The pound was firmer in midday trading Wednesday after the Bank of England's chief economist signalled he was in favor of tightening monetary policy later this year.

The pound was up 0.55% against the dollar at 12:42BST to $1.2698, after hitting a low of $1.2589 earlier in the day.

BoE Chief Economist Andy Haldane said "if data was still on track" pulling back on the stimulus programs "would be prudent in the second half of the year."

During a speech in Yorkshire, England he gave six reason for tightening monetary policy - global growth, the diminishing risk of populist and protectionist politics, reduced risk of deflation, signs that business investment may increase, a faster than expected rise in inflation and the fact that an tightening would be modest.

"Having weighed the evidence, I think that the balance of risks associated with tightening "too early", on the one hand, and "too late", on the other, has swung materially towards the latter in the past six to nine months," he said.

"The risks of tightening 'too early' have shrunk as growth and, to lesser extent, inflation have shown greater resilience than expected. And if policy tightened "too late", this could result in a much steeper path of rate rises later on."

He said he had not voted to increase rates at the June meeting, although three MPC members had.

BoE Governor Mark Carney sent the pound tumbling Tuesday after he said it wasn't the time to raise interest rates.

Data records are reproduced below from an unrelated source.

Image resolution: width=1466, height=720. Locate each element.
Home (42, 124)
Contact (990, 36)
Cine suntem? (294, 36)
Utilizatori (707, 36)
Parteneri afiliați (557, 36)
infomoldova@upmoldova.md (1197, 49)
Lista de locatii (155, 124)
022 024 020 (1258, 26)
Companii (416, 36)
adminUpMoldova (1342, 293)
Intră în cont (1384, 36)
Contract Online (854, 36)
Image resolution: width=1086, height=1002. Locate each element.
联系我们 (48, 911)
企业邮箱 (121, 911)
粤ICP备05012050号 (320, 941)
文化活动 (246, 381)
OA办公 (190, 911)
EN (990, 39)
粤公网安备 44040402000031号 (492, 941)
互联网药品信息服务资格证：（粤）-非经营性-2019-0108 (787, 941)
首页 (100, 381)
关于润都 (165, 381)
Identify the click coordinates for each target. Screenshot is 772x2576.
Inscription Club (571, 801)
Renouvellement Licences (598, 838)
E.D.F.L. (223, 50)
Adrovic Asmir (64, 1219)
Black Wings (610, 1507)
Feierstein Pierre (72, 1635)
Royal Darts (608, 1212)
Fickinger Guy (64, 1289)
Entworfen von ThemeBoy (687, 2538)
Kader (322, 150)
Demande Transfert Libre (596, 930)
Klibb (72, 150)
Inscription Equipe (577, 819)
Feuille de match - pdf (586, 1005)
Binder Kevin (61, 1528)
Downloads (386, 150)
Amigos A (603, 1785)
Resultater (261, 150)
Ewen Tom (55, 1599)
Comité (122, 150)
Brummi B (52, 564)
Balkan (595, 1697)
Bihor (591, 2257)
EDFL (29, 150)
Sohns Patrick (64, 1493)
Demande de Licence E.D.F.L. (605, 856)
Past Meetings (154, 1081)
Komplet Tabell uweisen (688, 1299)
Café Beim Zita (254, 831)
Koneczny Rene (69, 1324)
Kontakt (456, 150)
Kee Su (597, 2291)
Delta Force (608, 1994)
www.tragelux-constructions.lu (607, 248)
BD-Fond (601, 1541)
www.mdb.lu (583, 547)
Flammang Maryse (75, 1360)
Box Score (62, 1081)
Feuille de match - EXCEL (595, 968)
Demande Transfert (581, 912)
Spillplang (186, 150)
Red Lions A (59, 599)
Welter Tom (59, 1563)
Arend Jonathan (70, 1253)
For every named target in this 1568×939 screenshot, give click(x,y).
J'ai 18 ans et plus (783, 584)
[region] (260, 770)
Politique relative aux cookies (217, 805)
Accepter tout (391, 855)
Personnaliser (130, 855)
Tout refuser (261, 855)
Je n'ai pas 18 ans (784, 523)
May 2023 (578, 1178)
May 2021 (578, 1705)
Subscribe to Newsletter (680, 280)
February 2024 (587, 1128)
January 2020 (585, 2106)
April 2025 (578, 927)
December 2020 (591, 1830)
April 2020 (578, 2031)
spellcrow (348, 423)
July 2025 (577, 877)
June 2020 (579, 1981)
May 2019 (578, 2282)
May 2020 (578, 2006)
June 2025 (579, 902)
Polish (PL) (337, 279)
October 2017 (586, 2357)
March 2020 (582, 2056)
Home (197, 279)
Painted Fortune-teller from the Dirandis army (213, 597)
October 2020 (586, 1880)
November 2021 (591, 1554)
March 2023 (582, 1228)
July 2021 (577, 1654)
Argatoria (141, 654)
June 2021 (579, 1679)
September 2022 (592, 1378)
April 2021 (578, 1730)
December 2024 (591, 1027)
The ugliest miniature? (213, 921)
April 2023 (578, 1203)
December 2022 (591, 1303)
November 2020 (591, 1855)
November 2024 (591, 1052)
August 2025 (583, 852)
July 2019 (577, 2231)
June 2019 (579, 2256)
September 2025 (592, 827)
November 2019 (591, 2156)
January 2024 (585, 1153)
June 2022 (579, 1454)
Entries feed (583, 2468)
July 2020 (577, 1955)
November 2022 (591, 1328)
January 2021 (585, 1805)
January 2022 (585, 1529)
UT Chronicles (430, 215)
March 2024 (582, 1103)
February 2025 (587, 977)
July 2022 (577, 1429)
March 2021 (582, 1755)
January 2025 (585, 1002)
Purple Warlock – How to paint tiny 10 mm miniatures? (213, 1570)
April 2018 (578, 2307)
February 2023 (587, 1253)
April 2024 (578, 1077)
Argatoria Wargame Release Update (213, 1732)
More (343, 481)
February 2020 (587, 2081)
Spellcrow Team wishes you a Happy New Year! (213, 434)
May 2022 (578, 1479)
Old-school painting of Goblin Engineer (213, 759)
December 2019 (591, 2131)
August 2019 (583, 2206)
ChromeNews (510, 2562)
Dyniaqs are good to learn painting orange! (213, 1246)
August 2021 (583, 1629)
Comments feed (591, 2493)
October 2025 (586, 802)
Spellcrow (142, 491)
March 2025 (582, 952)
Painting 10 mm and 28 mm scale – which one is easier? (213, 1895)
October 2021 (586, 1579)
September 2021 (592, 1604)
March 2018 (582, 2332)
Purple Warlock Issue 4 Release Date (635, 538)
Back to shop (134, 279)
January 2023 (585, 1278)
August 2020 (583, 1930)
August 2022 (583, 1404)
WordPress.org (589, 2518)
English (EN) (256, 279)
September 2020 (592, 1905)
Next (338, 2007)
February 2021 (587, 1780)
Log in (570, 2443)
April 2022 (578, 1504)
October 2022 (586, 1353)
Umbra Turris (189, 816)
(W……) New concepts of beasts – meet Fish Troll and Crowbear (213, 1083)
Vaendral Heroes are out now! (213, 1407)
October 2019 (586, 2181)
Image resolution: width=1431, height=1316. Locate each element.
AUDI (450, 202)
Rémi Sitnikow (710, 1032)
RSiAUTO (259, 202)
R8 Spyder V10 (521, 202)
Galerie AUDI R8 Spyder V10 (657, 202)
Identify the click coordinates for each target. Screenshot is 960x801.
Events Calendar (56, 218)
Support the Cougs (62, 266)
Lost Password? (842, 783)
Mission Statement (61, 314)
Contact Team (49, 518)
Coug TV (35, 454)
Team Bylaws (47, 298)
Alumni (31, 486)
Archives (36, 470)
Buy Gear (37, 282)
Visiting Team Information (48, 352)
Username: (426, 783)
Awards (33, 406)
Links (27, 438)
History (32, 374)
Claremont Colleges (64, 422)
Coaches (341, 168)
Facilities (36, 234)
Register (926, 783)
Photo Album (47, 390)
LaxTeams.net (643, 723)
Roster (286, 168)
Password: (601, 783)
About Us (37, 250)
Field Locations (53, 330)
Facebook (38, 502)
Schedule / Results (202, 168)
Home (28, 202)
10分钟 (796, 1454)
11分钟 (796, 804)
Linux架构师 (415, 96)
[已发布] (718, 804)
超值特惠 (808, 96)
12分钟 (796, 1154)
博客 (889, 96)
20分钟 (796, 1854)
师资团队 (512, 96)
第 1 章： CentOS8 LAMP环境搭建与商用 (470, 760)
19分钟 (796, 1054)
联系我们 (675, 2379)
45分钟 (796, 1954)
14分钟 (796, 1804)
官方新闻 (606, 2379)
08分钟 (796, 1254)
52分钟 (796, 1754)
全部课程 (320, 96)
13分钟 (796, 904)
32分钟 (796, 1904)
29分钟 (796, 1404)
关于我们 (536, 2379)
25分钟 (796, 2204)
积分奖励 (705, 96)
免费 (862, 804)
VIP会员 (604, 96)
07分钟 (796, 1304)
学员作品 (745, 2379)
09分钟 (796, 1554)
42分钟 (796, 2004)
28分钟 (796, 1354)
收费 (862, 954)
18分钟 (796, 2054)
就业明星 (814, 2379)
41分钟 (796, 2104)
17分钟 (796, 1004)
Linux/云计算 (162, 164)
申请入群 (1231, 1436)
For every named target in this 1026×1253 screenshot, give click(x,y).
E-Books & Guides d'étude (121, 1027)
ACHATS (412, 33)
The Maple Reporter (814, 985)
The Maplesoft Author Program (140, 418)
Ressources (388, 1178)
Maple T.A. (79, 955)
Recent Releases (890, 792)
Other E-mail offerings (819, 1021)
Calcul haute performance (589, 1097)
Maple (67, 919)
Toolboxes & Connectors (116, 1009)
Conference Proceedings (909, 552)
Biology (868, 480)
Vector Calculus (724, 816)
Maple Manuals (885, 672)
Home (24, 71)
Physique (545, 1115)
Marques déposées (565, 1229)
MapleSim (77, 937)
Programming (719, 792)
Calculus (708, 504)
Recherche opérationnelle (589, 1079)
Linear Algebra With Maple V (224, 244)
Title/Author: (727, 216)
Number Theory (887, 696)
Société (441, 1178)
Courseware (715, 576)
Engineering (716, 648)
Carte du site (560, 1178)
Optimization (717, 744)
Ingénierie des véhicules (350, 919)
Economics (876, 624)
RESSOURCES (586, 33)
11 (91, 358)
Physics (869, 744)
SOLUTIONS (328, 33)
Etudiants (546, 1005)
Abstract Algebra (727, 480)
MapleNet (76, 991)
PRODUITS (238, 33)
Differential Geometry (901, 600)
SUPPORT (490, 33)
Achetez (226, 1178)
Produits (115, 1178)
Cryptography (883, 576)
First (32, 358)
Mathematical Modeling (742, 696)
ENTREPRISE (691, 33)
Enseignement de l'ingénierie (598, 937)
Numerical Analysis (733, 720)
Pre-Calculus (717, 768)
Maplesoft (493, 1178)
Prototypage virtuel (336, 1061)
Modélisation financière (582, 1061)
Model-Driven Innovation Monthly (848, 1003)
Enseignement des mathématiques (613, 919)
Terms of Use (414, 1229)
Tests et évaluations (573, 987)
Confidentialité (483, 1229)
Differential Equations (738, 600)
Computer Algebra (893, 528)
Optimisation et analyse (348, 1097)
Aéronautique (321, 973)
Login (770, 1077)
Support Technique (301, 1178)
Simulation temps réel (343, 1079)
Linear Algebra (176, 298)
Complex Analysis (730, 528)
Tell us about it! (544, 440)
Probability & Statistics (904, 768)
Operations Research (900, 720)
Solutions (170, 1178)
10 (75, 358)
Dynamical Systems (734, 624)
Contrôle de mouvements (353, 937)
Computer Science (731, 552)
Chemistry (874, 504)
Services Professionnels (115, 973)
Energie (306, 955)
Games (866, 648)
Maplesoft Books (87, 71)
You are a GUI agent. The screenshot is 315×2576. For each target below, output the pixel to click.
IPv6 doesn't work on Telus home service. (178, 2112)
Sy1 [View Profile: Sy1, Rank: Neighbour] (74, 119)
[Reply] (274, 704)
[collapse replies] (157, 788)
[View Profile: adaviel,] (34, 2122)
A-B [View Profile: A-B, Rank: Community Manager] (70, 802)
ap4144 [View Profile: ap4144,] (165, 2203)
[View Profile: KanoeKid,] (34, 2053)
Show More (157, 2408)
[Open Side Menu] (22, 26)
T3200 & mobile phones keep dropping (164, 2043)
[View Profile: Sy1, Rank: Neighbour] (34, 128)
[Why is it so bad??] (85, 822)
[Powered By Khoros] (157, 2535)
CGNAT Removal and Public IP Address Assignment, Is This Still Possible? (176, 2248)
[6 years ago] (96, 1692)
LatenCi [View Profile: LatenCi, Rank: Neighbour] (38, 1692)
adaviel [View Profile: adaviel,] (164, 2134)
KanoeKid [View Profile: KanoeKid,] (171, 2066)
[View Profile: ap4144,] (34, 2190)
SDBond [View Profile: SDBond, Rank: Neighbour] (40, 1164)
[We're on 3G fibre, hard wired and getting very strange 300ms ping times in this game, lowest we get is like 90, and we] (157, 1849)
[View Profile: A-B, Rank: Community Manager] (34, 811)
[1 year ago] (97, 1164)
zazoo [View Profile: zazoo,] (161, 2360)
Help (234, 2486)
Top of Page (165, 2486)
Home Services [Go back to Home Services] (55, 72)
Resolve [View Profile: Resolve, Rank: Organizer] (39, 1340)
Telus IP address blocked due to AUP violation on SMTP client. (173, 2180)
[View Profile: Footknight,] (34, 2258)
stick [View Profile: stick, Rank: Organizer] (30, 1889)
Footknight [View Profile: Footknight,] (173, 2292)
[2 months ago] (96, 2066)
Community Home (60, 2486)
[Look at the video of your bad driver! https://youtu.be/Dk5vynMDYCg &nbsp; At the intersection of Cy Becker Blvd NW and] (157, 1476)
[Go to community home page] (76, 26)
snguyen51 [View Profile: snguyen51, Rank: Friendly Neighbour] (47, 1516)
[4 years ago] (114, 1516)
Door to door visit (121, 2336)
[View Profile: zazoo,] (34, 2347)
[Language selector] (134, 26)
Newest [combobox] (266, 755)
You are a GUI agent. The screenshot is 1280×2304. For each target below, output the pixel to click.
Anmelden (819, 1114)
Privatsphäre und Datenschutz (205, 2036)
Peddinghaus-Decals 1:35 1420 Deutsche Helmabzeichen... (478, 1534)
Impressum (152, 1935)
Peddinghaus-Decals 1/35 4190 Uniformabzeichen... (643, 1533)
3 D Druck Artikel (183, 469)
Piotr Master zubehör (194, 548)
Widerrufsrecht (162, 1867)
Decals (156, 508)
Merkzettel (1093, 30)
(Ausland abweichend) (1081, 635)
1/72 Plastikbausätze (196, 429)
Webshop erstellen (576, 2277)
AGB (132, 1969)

"From my perspective, given the mixed signals on consumer spending and business investment, and given the still subdued domestic inflationary pressures, in particular anaemic wage growth, now is not yet the time to begin that adjustment," Carney said. "In the coming months, I would like to see the extent to which weaker consumption growth is offset by other components of demand, whether wages begin to firm, and more generally, how the economy reacts to the prospect of tighter financial conditions and the reality of Brexit negotiations."

The BoE launched a three-pronged stimulus package after the UK's Brexit vote, cutting rates to record lows, re-starting QE and launching a cheap funding scheme for retail banks in August.